Que l’on ne s’y trompe pas, la « guerre à la drogue » a comme seul effet de criminaliser les noirs et les arabes les plus précarisés qui se retrouvent pris dans l’engrenage du trafic de drogue. L’ennemi de l’État n’est pas le trafic de drogue mais le traficant de drogue et le petit consommateur de drogue considéré comme « déviant ».
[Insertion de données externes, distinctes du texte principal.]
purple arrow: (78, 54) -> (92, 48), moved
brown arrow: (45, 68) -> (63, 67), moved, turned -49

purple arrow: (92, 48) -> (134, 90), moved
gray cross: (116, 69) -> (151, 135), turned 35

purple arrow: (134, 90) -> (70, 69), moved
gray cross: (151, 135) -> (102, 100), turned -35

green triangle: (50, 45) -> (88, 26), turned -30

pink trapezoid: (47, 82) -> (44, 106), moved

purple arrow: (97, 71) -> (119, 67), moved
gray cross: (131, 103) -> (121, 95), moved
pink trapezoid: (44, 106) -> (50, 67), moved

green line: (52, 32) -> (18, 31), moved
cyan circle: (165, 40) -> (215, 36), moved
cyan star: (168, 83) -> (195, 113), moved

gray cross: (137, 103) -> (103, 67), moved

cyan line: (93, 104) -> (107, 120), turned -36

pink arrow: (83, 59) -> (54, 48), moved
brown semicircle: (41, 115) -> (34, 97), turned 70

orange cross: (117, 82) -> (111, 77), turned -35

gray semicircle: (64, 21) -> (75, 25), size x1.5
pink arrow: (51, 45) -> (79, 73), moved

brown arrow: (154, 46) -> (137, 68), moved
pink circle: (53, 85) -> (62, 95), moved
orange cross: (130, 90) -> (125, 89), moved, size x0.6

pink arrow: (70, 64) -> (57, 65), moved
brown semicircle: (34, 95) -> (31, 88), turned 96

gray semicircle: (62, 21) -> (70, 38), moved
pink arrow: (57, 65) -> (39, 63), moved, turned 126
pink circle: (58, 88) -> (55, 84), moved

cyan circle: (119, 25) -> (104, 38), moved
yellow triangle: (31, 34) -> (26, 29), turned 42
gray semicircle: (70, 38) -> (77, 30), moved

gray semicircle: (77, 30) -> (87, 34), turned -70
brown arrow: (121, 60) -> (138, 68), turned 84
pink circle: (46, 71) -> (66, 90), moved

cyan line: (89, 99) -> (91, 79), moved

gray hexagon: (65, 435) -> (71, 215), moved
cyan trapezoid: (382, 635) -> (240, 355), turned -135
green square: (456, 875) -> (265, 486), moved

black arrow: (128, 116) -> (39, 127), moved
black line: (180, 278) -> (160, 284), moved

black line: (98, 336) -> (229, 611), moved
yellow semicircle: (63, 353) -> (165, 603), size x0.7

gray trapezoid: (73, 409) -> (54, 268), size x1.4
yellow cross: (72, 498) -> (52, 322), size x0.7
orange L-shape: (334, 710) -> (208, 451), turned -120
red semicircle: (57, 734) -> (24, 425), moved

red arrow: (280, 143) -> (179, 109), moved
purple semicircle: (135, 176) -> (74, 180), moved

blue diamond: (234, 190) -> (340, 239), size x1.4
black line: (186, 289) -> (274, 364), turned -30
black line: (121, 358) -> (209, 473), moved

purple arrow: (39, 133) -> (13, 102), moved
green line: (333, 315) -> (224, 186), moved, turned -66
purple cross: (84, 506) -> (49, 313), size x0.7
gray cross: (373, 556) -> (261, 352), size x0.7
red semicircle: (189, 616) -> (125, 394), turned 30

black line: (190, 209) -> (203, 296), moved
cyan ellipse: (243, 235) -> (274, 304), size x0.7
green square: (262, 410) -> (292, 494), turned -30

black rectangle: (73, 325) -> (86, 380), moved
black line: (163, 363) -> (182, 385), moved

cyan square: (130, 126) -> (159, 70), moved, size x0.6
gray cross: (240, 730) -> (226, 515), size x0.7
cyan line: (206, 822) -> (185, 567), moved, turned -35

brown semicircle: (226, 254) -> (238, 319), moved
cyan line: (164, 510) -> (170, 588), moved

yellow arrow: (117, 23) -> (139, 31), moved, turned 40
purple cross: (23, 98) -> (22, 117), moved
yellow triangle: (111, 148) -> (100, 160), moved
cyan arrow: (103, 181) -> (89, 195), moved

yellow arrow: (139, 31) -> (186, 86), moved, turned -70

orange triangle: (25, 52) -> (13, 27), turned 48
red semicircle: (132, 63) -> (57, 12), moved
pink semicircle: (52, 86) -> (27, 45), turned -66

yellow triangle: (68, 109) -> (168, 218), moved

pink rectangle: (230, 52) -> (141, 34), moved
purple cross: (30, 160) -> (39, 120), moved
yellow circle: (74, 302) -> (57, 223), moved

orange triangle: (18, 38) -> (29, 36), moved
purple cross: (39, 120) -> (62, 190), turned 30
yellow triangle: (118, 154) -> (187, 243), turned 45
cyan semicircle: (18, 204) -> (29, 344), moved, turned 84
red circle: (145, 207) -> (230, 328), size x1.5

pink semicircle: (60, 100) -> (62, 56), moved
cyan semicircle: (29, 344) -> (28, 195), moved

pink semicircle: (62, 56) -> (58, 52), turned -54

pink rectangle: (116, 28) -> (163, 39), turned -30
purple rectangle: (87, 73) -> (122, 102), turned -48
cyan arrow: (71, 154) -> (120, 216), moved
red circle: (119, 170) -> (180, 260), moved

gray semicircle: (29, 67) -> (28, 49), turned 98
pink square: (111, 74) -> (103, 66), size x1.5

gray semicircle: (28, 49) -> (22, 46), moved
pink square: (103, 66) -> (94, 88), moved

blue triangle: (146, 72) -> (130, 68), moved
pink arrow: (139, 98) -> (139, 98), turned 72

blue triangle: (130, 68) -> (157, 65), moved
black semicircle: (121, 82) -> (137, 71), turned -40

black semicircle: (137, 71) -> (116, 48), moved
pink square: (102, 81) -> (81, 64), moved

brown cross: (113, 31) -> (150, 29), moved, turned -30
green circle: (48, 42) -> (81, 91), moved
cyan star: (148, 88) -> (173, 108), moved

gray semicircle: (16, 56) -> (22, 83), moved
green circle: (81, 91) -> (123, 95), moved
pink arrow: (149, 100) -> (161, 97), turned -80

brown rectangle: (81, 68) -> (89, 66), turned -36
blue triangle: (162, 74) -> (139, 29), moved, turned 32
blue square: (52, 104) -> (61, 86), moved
Qu’est-ce que le trafic de drogue ?
Le fameux « narcotrafic » n’a rien à envier à l’économie capitaliste, les producteurs sont des travailleurs agricoles au travail pénible et risqué, les transformateurs et distributeurs sont des tâcherons qui prennent beaucoup de risques sans en vivre aisément. Qui serait prêt à tenir un point de deal, du matin au soir, 7 jours sur 7, sous la pluie, le brouillard, constamment exposé à la brutalité de la répression policière quotidienne : fouilles, humiliations, passages à tabac ? Il n’y a qu’une poignée de personnes qui tirent profit de ce trafic, et comparé au trafic des drogues légales distribuées par les marchands d’alcool, de tabac et de produits pharmaceutiques, ce profit est bien maigre.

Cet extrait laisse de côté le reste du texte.